Value Default Purpose
storage.backend local s3 for production
storage.s3.bucket "" required for s3
storage.s3.region us-east-1 bucket region
storage.s3.prefix "" optional key prefix within the bucket
storage.s3.endpoint / allowHttp "" / false set for MinIO
replicaCount 1 scales the query tier (s3 + dedicated ingest)
ingest.dedicated true separate single-writer ingest Deployment (s3)
serviceAccount.annotations {} attach the IRSA role-arn here
query.cores / query.modeledMibpsPerCore 4 / 250 the query compute dial
routing.{error,warn,info,debug} hot/warm/warm/cold severity → tier placement
lifecycle.{hotToWarmDays,warmToColdDays,expireDays} 3 / 30 / 400 age transitions
lifecycle.autoApply true push the lifecycle policy on install/upgrade (s3)
seed.enabled / seed.records true / 20000 one-shot synthetic seed
vector.enabled false opt-in Vector log-shipping DaemonSet

Ship real logs

The chart includes an opt-in Vector DaemonSet that tails every pod's stdout/stderr and ships NDJSON to the single writer:

helm upgrade vdg deploy/helm/verdigris --reuse-values --set vector.enabled=true

Its sink defaults to the dedicated ingest Service when one exists, so writes always land on the single writer, never on the scalable query replicas.
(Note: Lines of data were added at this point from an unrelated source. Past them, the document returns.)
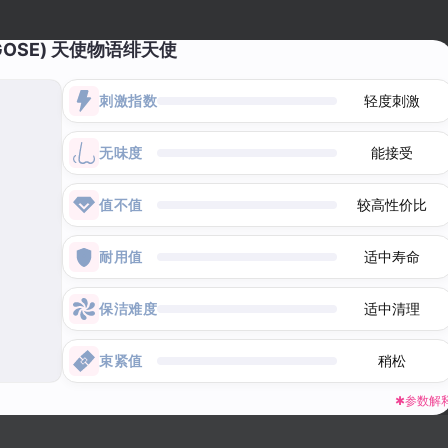
GOSE) 天使物语绯天使
刺激指数
轻度刺激
无味度
能接受
值不值
较高性价比
耐用值
适中寿命
保洁难度
适中清理
束紧值
稍松
✱参数解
See Sending logs for Vector, Fluent Bit, and OTLP details.

Health checks

GET /healthz returns 200 {"status":"ok"} in every role and is never gated by auth, so kubelet probes can target it. The ingest role serves no web root, so point its probes at /healthz rather than /.

Validate the chart without a cluster

helm lint deploy/helm/verdigris
helm template vdg deploy/helm/verdigris                                          # local backend
helm template vdg deploy/helm/verdigris --set storage.backend=s3 --set storage.s3.bucket=x

Locking down the API

The /v1/* surface can be gated with an optional bearer token — off by default. See Configuration → Authentication. Note that the live-tail SSE endpoint is consumed by the browser's EventSource, which can't send an Authorization header; front it with a query-param token or ingress auth when [auth] is on.